> [The problem]: Present each line of the entries below that holds the word "necesario".

[Material to process — start]

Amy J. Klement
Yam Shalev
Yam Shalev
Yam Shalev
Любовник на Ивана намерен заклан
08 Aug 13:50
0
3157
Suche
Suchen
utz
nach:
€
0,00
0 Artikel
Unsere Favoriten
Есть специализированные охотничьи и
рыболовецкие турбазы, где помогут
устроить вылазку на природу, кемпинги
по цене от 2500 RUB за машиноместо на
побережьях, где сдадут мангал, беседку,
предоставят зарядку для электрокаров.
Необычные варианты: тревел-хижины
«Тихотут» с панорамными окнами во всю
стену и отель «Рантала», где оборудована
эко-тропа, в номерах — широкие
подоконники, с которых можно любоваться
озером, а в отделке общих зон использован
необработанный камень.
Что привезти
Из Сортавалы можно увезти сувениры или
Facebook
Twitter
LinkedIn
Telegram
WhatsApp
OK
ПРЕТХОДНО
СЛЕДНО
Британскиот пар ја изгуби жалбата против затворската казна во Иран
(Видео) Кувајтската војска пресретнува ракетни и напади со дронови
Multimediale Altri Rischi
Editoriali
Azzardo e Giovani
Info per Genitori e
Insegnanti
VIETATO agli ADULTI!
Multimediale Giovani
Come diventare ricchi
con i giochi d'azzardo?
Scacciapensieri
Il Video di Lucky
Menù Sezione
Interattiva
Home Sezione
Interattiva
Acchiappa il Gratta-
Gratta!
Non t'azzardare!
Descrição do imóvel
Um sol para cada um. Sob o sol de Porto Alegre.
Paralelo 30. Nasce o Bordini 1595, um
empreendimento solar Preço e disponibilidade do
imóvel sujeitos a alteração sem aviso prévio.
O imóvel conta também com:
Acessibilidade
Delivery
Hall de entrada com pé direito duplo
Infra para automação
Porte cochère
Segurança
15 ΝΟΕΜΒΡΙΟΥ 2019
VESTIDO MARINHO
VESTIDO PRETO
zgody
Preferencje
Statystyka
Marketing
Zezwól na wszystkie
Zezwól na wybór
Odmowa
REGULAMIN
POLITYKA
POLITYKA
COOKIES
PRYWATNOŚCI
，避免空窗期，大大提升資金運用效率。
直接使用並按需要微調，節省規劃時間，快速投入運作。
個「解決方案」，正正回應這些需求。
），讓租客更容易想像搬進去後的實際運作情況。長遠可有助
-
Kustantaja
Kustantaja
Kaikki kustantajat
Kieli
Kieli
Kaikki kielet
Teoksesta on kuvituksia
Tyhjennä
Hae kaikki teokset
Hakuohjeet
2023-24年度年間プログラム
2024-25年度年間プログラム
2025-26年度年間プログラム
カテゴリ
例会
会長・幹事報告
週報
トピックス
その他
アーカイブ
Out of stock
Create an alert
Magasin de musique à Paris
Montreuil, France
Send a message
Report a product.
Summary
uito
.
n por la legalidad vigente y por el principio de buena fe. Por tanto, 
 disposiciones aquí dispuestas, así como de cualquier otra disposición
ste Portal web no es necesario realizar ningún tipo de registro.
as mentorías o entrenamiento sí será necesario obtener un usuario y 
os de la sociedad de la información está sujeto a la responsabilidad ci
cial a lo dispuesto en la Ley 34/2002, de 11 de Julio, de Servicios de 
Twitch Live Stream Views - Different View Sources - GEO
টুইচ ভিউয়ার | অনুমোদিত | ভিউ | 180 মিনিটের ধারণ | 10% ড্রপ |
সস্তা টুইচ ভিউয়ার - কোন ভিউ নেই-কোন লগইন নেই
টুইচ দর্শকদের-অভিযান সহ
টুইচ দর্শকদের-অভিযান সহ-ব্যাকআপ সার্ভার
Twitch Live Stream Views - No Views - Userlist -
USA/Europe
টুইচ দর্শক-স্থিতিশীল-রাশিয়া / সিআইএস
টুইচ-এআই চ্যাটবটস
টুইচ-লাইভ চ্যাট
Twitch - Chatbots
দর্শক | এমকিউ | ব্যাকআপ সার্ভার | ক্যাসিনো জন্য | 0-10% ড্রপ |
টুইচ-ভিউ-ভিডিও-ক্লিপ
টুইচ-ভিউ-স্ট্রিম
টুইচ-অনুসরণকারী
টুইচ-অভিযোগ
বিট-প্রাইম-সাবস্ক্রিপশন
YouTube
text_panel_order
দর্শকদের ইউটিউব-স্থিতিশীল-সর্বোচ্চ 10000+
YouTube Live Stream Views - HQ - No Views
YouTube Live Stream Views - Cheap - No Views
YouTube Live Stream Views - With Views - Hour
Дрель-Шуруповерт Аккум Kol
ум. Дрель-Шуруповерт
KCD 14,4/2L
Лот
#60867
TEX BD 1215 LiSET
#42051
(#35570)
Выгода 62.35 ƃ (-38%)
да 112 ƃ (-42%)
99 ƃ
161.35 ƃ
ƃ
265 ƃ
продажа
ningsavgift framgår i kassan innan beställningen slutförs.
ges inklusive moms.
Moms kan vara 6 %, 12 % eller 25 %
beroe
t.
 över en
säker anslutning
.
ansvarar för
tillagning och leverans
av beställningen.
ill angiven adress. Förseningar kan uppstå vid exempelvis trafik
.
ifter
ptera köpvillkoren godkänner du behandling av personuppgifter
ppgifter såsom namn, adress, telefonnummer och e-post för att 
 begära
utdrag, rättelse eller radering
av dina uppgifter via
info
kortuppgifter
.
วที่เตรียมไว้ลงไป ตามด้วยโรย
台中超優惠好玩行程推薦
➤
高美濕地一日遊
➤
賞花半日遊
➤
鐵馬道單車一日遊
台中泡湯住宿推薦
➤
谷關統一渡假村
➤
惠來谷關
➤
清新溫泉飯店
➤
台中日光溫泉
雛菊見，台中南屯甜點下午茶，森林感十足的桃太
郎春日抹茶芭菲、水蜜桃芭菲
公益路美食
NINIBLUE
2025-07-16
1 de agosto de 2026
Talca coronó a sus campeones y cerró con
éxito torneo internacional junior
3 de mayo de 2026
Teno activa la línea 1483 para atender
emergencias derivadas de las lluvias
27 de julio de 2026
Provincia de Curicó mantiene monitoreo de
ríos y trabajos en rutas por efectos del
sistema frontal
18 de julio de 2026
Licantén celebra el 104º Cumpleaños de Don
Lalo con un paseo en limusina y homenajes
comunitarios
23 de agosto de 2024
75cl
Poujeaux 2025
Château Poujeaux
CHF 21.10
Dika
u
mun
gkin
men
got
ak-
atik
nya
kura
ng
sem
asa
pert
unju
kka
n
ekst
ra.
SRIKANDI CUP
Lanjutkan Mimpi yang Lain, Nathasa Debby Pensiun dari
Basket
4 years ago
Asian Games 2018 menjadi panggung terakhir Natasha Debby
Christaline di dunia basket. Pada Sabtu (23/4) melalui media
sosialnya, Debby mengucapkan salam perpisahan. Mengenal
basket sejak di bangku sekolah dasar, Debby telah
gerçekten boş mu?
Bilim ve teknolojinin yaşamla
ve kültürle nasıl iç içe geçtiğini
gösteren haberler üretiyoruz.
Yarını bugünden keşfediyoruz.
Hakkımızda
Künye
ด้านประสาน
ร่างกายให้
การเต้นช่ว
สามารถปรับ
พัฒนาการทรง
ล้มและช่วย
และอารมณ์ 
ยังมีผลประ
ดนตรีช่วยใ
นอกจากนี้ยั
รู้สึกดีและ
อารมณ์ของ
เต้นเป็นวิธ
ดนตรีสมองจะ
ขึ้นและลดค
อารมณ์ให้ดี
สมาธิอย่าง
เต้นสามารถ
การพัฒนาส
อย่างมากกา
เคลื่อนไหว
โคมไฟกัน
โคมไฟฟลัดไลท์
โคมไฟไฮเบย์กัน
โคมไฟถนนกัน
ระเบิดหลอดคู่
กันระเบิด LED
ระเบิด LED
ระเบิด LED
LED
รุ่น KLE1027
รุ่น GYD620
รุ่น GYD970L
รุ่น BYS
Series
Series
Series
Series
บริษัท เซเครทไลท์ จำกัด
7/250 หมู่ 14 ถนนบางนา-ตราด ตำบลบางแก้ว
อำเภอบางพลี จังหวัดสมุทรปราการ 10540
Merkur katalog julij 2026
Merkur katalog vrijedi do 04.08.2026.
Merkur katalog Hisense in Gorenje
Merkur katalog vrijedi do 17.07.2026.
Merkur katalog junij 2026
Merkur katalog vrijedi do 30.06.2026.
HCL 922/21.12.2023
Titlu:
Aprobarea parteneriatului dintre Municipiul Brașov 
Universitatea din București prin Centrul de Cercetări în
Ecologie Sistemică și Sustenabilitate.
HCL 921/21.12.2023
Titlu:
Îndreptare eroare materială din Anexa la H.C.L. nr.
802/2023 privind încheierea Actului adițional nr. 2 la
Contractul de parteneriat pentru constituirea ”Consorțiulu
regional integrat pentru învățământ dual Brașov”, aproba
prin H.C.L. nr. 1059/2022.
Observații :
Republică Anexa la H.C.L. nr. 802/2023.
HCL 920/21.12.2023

[Material to process — finish]

> [The answer]:
ste Portal web no es necesario realizar ningún tipo de registro.
as mentorías o entrenamiento sí será necesario obtener un usuario y 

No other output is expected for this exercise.